😄 Emoji synonyms to build your own emoji-capable search engine (elasticsearch, solr)
Java

README.md

Emoji synonyms dictionary and custom tokenizer plugin for Elasticsearch

Add support for emoji in any Lucene compatible search engine!

What is this

This repository host information about Elasticsearch and emoji search:

  • synonym files in Solr / Lucene format for emoji search in all languages supported by Unicode CLDR;
  • emoticon suggestions for improved meaning extraction;
  • full elasticsearch analyzer configuration to copy and paste;
  • an experimental tokenizer plugin for Elasticsearch (help needed ⚠️).

Emoji data are based on the latest CLDR data set (Currently version 30.0.2 stable).

👩‍🚒 => 👩‍🚒, firefighter, firetruck, woman
👩‍✈ => 👩‍✈, pilot, plane, woman
🥓 => 🥓, bacon, meat, food
🥔 => 🥔, potato, vegetable, food
😅 => 😅, cold, face, open, smile, sweat
😆 => 😆, face, laugh, mouth, open, satisfied, smile
🚎 => 🚎, bus, tram, trolley
🇫🇷 => 🇫🇷, france
🇬🇧 => 🇬🇧, united kingdom

Learn more about this in our blog post describing how to search with emoji in Elasticsearch (2016).

Emoji analyzer for Elasticsearch (with the analysis-emoji plugin)

Go to the dedicated plugin documentation.

Emoji analyzer for Elasticsearch (without the plugin, not perfect)
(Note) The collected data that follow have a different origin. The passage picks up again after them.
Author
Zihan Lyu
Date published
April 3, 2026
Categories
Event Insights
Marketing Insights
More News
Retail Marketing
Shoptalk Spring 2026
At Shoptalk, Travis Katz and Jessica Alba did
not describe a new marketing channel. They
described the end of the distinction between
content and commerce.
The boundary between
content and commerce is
Get the files in ./config/analysis/

Download the emoji and emoticon file you want from this repository and store them in PATH_ES/config/analysis.

config
├── analysis
│   ├── cldr-emoji-annotation-synonyms-en.txt
│   └── emoticons.txt
├── elasticsearch.yml
...

Create the analyzer

We call it english_with_emoji here because we use the english synonyms:

PUT /en-emoji
{
  "settings": {
    "analysis": {
      "char_filter": {
        "zwj_char_filter": {
          "type": "mapping",
          "mappings": [ 
            "\\u200D=>"
          ]
        },
        "emoticons_char_filter": {
          "type": "mapping",
          "mappings_path": "analysis/emoticons.txt"
        }
      },
      "filter": {
        "english_emoji": {
          "type": "synonym",
          "synonyms_path": "analysis/cldr-emoji-annotation-synonyms-en.txt" 
        },
        "punctuation_and_modifiers_filter": {
          "type": "pattern_replace",
          "pattern": "\\p{Punct}|\\uFE0E|\\uFE0F|\\uD83C\\uDFFB|\\uD83C\\uDFFC|\\uD83C\\uDFFD|\\uD83C\\uDFFE|\\uD83C\\uDFFF",
          "replace": ""
        },
        "remove_empty_filter": {
          "type": "length",
          "min": 1
        }
      },
      "analyzer": {
        "english_with_emoji": {
          "char_filter": ["zwj_char_filter", "emoticons_char_filter"],
          "tokenizer": "whitespace",
          "filter": [
            "lowercase",
            "punctuation_and_modifiers_filter",
            "remove_empty_filter",
            "english_emoji"
          ]
        }
      }
    }
  }
}

Try it!

GET /en-emoji/_analyze?analyzer=english_with_emoji
{
  "text": "I love 🍩"
}
# Result: i, love, 🍩, dessert, donut, sweet

GET /en-emoji/_analyze?analyzer=english_with_emoji
{
  "text": "You are ]:)"
}
# Result: you, are, 😈, face, fairy, fantasy, horns, smile, tale

GET /en-emoji/_analyze?analyzer=english_with_emoji
{
  "text": "Where is 🇫🇮?"
}
# Result: where, is, 🇫🇮, finland

How to contribute

Build from CLDR SVN

You will need:

  • php cli
  • svn

Edit the tag in tools/build-beta.php and run php tools/build-beta.php.

Update emoticons

Run php tools/build-emoticon.php.

Licenses

Emoji data courtesy of CLDR. See unicode-license.txt for details. Some modifications are done on the data, see here. Emoticon data based on https://github.com/wooorm/emoticon/ (MIT).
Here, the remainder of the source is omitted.